Norfolk doesn’t face the same challenge. Ash trees account for less than 20% of the county’s forest cover. The pending die-off will be noticeable. However, the countryside is not about to go bald. Native species immune to the pest will infill as ash trees go by the wayside.
Dying trees exhibit distinctive characteristics. If a woodpecker is busy in your neighbourhood, chances are it’s mining grubs from an infested ash. If a tree trunk looks like it’s been clawed up and down by an angry bear, chances are woodpeckers have been hammering on it.
Infested trees also die from the crown down. As this occurs, the root system tries to compensate by putting out sucker branches on the trunk near ground-level.
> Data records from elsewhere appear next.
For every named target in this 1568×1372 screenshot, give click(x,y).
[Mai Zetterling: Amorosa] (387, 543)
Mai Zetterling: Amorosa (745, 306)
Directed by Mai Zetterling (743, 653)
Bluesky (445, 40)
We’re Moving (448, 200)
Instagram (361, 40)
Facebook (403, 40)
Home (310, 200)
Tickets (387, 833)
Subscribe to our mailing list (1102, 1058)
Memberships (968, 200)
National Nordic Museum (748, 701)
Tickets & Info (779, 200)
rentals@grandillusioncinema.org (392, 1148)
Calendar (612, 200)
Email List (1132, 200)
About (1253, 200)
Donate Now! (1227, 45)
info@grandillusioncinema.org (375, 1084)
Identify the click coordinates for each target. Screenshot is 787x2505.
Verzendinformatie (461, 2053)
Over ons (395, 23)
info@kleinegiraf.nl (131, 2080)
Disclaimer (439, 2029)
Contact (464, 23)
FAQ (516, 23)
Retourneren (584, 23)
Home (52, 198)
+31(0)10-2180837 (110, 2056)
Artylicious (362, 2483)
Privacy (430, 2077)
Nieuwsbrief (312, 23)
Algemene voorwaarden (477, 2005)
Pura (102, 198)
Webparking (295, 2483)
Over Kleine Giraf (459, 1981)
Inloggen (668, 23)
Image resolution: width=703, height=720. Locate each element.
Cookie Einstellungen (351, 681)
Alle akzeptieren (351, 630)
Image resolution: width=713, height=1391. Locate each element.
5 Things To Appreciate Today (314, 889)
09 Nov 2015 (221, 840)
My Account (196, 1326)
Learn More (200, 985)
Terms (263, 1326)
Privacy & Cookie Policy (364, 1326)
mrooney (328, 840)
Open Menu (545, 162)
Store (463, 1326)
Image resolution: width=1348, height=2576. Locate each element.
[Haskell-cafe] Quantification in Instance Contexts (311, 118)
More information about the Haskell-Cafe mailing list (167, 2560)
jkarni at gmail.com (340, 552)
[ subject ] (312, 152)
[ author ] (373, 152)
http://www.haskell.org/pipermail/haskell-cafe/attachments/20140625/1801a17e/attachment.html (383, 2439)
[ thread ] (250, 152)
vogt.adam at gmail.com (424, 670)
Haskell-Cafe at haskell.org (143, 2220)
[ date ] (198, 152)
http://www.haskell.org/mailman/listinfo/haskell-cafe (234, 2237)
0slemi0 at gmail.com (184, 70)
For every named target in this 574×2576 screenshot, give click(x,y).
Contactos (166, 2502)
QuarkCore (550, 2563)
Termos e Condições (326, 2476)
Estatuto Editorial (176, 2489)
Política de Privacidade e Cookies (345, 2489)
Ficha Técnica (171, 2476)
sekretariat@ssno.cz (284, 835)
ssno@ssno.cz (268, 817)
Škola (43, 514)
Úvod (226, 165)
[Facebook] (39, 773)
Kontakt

Varieties about to disappear include white ash, green ash, red ash and pumpkin ash.
For reasons unknown, blue ash stands up to the borer. As a result, they are the only native ash trees with a chance of survival.
(With its bright orange fruit, mountain ash is a popular ornamental tree unrelated to the ash family. As such, it is not vulnerable to ash borer).
The blue ash’s endurance is one of the few good news stories to emerge from the ash borer catastrophe. Another is the fact that ash borer will likely run out of food once it reaches the east coast of Canada. American researchers have been trying to coax the insect into attacking other trees but with little success.
If left with no other food source, the ash borer will make do with the fringe tree, a distant relative of the lilac family. However, there is no evidence lilac bushes are on the pest’s hit list.
Norfolk’s forestry department took down 200 infested trees last year. Scheers expects this to increase exponentially as the infestation approaches its peak.
Many trees will have to come down in subdivisions that were built over the past 20 years. Ash trees are a popular addition to new neighbourhoods because they are hardy, attractive and easy to grow. Scheers has already found evidence of significant ash tree die-back in newer subdivisions in Port Dover and other communities.